Dans un entrepôt, il n’est pas toujours pertinent de chauffer l’intégralité du volume à la même température. Chauffez prioritairement les postes de travail, les zones de préparation, l’accueil ou les locaux occupés en continu. Les circulations peu fréquentées, les réserves et les zones sous grande hauteur peuvent parfois recevoir une consigne plus basse, sous réserve des besoins de stockage, de sécurité et de protection contre le gel.

Un seul appareil puissant

  • Installation parfois plus simple dans un volume ouvert.
  • Peut convenir à une surface homogène et peu cloisonnée.
  • Risque de zones éloignées moins bien desservies.
  • Réglage moins fin lorsque les usages diffèrent selon les secteurs.

Plusieurs appareils zonés

  • Chauffage plus ciblé selon l’occupation réelle.
  • Meilleure continuité de service si un appareil est indisponible.
  • Investissement, pilotage et entretien potentiellement plus complexes.
  • Exige une étude cohérente des flux d’air et des consignes.

Une étude par un installateur compétent ou un bureau d’études est particulièrement utile lors d’un remplacement, d’une extension de bâtiment, d’un changement d’activité ou d’une hausse importante des ouvertures de portes. Ne choisissez pas une puissance en vous fondant seulement sur l’ancien appareil : il a pu être mal dimensionné dès l’origine, ou le bâtiment a pu évoluer.

Soigner l’implantation et la diffusion de l’air chaud

La position de l’aérotherme influence directement la sensation de confort. Un appareil placé trop haut peut laisser la chaleur s’accumuler au plafond. Un appareil qui souffle vers une porte ou un mur proche gaspille une partie de son énergie. Un souffle directement orienté vers un poste de travail peut être perçu comme désagréable, même lorsque l’air est chaud.

Les règles pratiques d’implantation

  • Orientez le flux vers la zone utile et dans la longueur du volume lorsque c’est possible.
  • Évitez de créer un jet direct sur les personnes, les denrées sensibles, les produits inflammables ou certains procédés de fabrication.
  • Respectez les dégagements prescrits par le fabricant autour de l’appareil, de l’aspiration d’air, du conduit d’évacuation et des matériaux voisins.
  • Veillez à ce que les rayonnages, cloisons, gaines ou stocks ne bloquent pas la reprise ou le soufflage.
  • Ne placez pas la sonde de régulation dans le courant d’air de l’appareil.

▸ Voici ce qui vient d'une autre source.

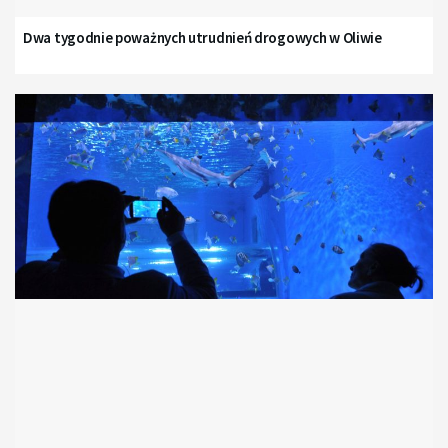
Dwa tygodnie poważnych utrudnień drogowych w Oliwie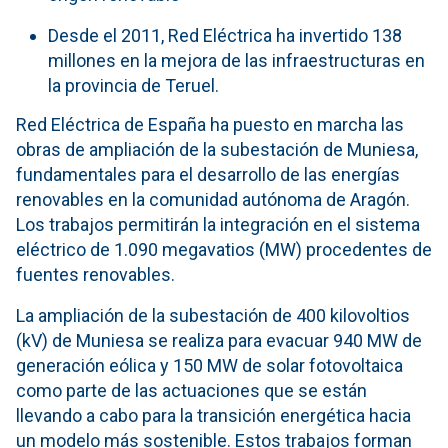
Desde el 2011, Red Eléctrica ha invertido 138
millones en la mejora de las infraestructuras en
la provincia de Teruel.
Red Eléctrica de España ha puesto en marcha las
obras de ampliación de la subestación de Muniesa,
fundamentales para el desarrollo de las energías
renovables en la comunidad autónoma de Aragón.
Los trabajos permitirán la integración en el sistema
eléctrico de 1.090 megavatios (MW) procedentes de
fuentes renovables.
La ampliación de la subestación de 400 kilovoltios
(kV) de Muniesa se realiza para evacuar 940 MW de
generación eólica y 150 MW de solar fotovoltaica
como parte de las actuaciones que se están
llevando a cabo para la transición energética hacia
un modelo más sostenible. Estos trabajos forman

Dans les locaux de grande hauteur, la stratification est un enjeu majeur : l’air chaud, plus léger, monte et peut former une couche très chaude en toiture alors que le sol reste insuffisamment chauffé. Des déstratificateurs, c’est-à-dire des ventilateurs conçus pour ramener lentement l’air chaud vers le bas, peuvent améliorer l’homogénéité lorsqu’ils sont correctement dimensionnés et implantés. Leur rôle n’est pas de créer un courant d’air perceptible, mais de mélanger l’air à faible vitesse.

Bon à savoir

Avant d’investir dans de nouveaux équipements, testez l’orientation des ailettes et les horaires de ventilation sur plusieurs jours. Un simple ajustement de soufflage, validé par des mesures à différentes hauteurs, peut parfois résoudre une partie des écarts de température.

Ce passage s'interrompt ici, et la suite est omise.